Housing market demand remained flat in Portugal on August, say latest index

Housing market activity in Portugal was largely flat in August with demand unchanged for a second month in a row, although Lisbon and Porto saw a marginal rise, the latest index report shows.

But demand fell in the Algarve, although this could be due to seasonal trends which sees the market in Portugal slowdown over the summer months, according to the data from the Royal Institution of Chartered Surveyors (RICS) and Confidencial Imobiliário

In terms of agreed sales, respondents also noted little change compared with the previous month at the headline level. That said, a small increase in Porto was offset by a decline in the Algarve, while a flat sales trend was reported in Lisbon.

Looking ahead, sales are anticipated to rise over the coming three months, but expectations are relatively modest and the report points out that with the number of new instructions coming to the market falling once more in August, the lack of stock available for sale is increasingly becoming an issue cited by survey participants.

Indeed, the latest results show new sales listing deteriorating for the seventeenth consecutive month, with a net balance of -25% of respondents noting a decline. What’s more, new instructions fell noticeably across each region.

Alongside this, house prices continue to rise in each area covered by the survey, although the pace of growth has now eased at the headline level for four successive months. On a regional comparison, house prices in Porto are still rising at the firmest rate.

Looking ahead, a net balance of 60% of contributors expect house prices will be higher in 12 months’ time.

The national confidence index, a composite indicator based on near term price and sales expectations, eased further to 20 from 23 in July. Although still positive and therefore consistent with some growth going forward, this does represent the softest reading since September 2014, the report points out.

In the lettings market, tenant demand rose at the strongest pace in over six months, while landlord instructions continued to dwindle. As a result, rental growth accelerated, with 62% more respondents noting a pick-up as opposed to a decline.

Overall, the Confidencial Imobiliário house price index recorded a year on year increase of 16.4% nationally. ‘This is a record, stronger than any growth over the previous decade. In fact, such price increases have not been seen since 1992,’ said Ricardo Guimarães, Confidencial Imobiliário director.

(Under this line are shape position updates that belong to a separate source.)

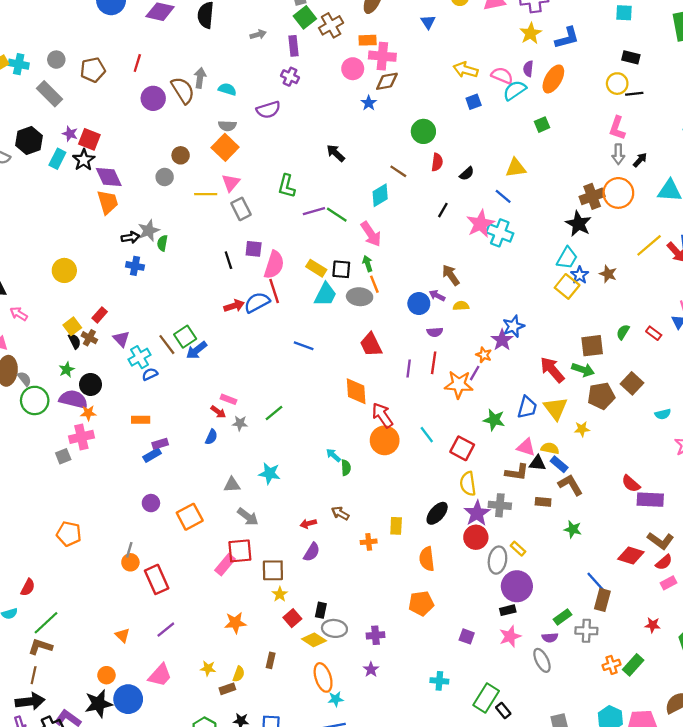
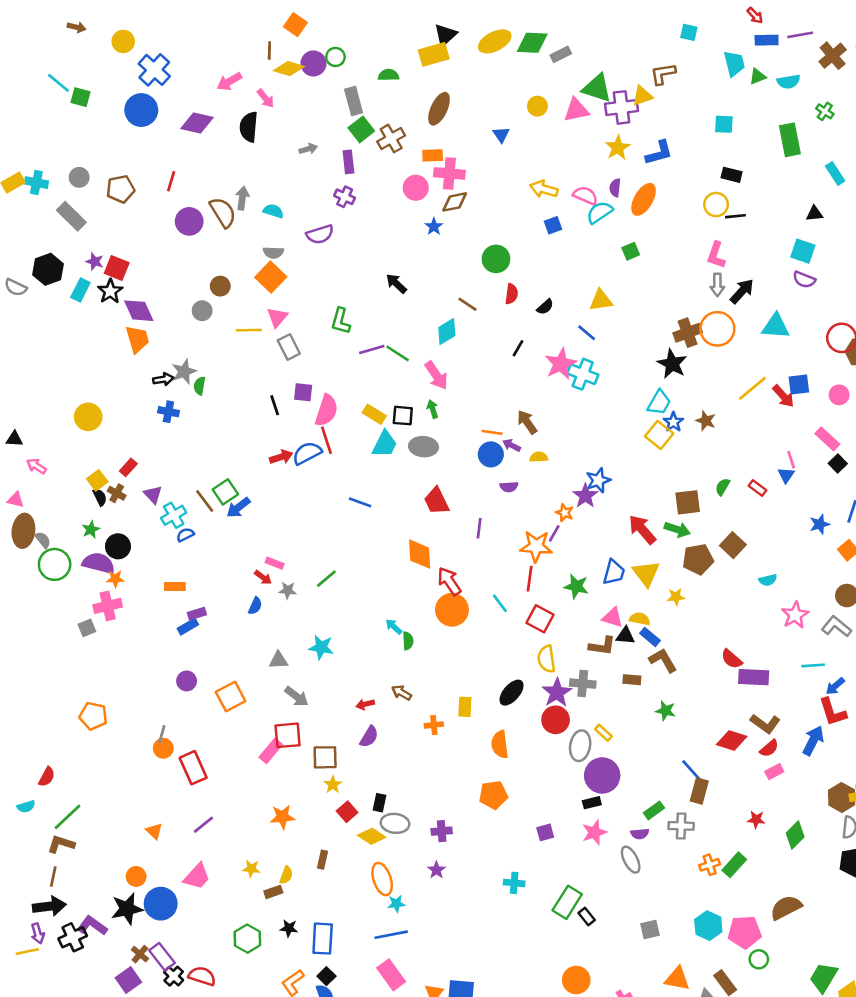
black arrow: (640, 160) -> (742, 291), size x1.5
orange line: (374, 284) -> (492, 432), moved, turned -60
red line: (434, 363) -> (530, 579), moved
purple square: (467, 636) -> (545, 832), turned -35

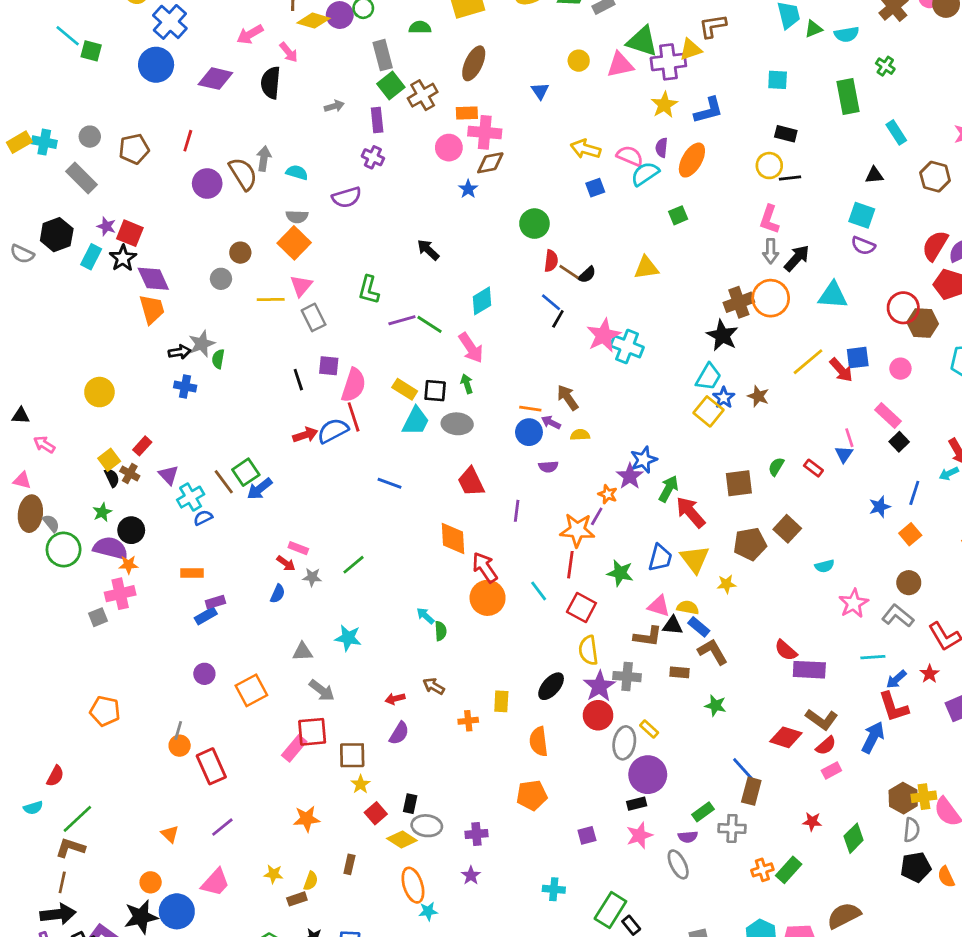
brown line: (468, 304) -> (569, 272), moved
blue line: (587, 333) -> (551, 302), moved
green arrow: (677, 529) -> (668, 489), moved, turned -80

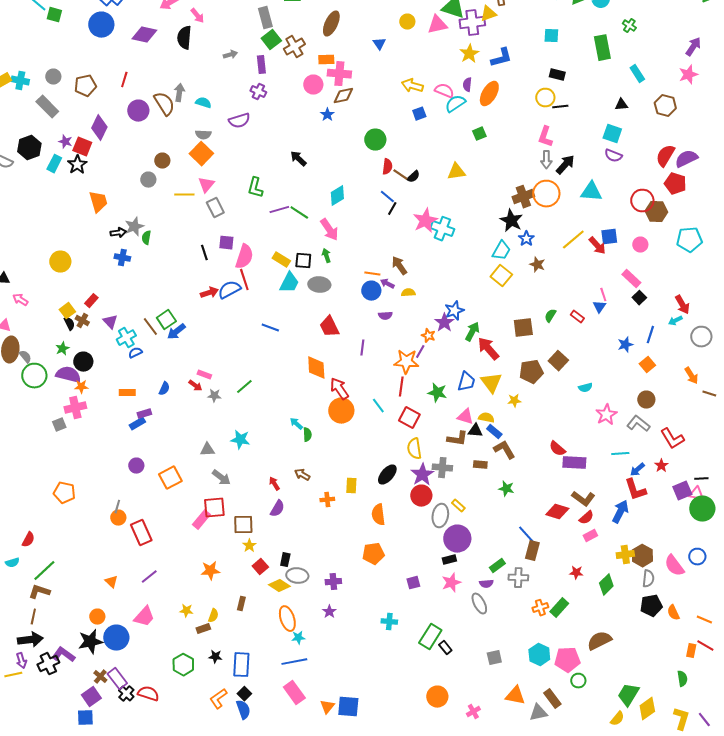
purple diamond: (153, 279) -> (99, 128), moved, turned 50
blue star: (724, 398) -> (526, 239), moved
blue semicircle: (278, 594) -> (164, 389), moved
red arrow: (395, 699) -> (274, 484), turned 72
yellow cross: (924, 797) -> (625, 555), moved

‘Moreover, despite being similar in nominal terms, growth in 1992 was effected by a very different rate of inflation. Today the market is seeing a quick upward adjustment, and this generates some uncertainty about the future. To the agents that participate in the survey, this is amplified by the public and political discussion over a hypothetical bubble,’ he added.

According to RICS chief economist, Simon Rubinsohn, although economic growth has been solid throughout 2018, the decline in the latest employment figures suggest improvements in the labour market may have stalled.

‘This could be contributing to the more subdued tone across the latest survey results, along with seasonality, although forward looking indicators suggest growth will be resumed over the rest of the year,’ he said.